Instructions for the task | Where the records below show the word "using" in a line, please copy that line.

Page images and extracted text |
========================================

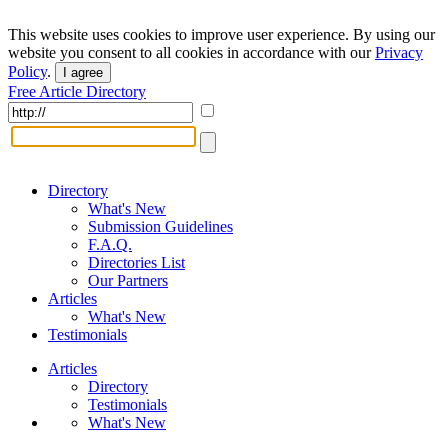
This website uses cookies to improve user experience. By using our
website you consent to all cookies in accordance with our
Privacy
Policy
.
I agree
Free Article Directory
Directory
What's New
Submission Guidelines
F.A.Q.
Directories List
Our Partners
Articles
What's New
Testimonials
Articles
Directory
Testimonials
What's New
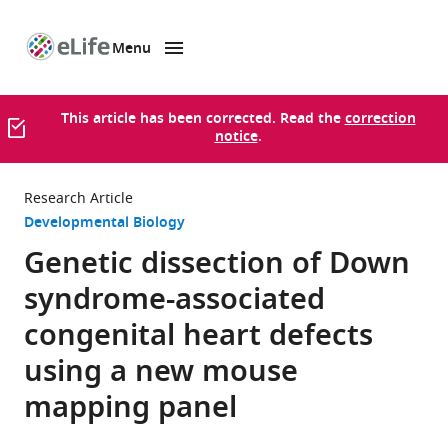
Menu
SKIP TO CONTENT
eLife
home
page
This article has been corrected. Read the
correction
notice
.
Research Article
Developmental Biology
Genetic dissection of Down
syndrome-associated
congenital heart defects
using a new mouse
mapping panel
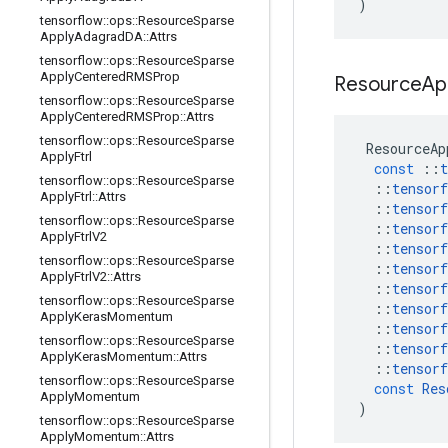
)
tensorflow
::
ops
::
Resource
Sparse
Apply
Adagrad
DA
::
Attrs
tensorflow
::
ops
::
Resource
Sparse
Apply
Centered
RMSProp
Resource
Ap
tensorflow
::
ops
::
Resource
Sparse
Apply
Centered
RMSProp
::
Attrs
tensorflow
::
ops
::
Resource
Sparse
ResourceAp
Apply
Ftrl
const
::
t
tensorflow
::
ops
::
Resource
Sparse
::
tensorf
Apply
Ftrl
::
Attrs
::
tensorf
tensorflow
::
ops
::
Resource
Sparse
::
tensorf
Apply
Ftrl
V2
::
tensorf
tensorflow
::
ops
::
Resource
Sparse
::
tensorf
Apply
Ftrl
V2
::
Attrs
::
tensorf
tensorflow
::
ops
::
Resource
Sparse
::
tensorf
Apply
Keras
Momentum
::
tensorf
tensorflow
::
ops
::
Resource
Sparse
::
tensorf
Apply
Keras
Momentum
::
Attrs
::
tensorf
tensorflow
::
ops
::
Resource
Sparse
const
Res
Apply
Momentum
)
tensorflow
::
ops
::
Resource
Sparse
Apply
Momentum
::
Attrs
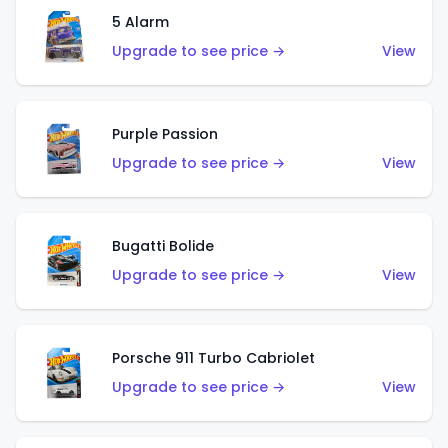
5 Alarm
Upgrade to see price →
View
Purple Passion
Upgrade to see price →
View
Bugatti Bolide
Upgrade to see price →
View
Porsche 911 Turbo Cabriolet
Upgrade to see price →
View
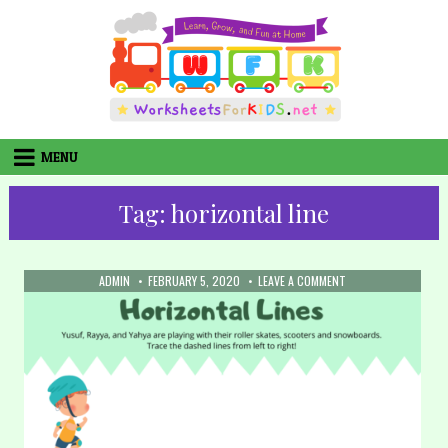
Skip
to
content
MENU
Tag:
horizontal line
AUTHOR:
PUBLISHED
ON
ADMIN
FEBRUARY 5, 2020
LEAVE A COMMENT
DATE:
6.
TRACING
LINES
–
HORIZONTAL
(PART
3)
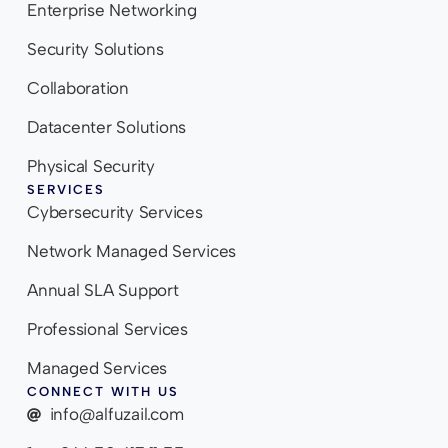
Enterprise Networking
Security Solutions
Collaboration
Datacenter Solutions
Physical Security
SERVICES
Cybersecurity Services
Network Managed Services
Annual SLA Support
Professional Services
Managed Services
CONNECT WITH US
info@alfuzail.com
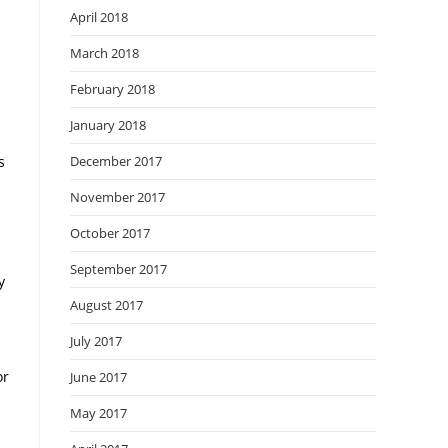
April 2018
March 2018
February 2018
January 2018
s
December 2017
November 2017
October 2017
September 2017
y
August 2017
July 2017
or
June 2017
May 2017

========================================

Exercise solution |
This website uses cookies to improve user experience. By using our
using a new mouse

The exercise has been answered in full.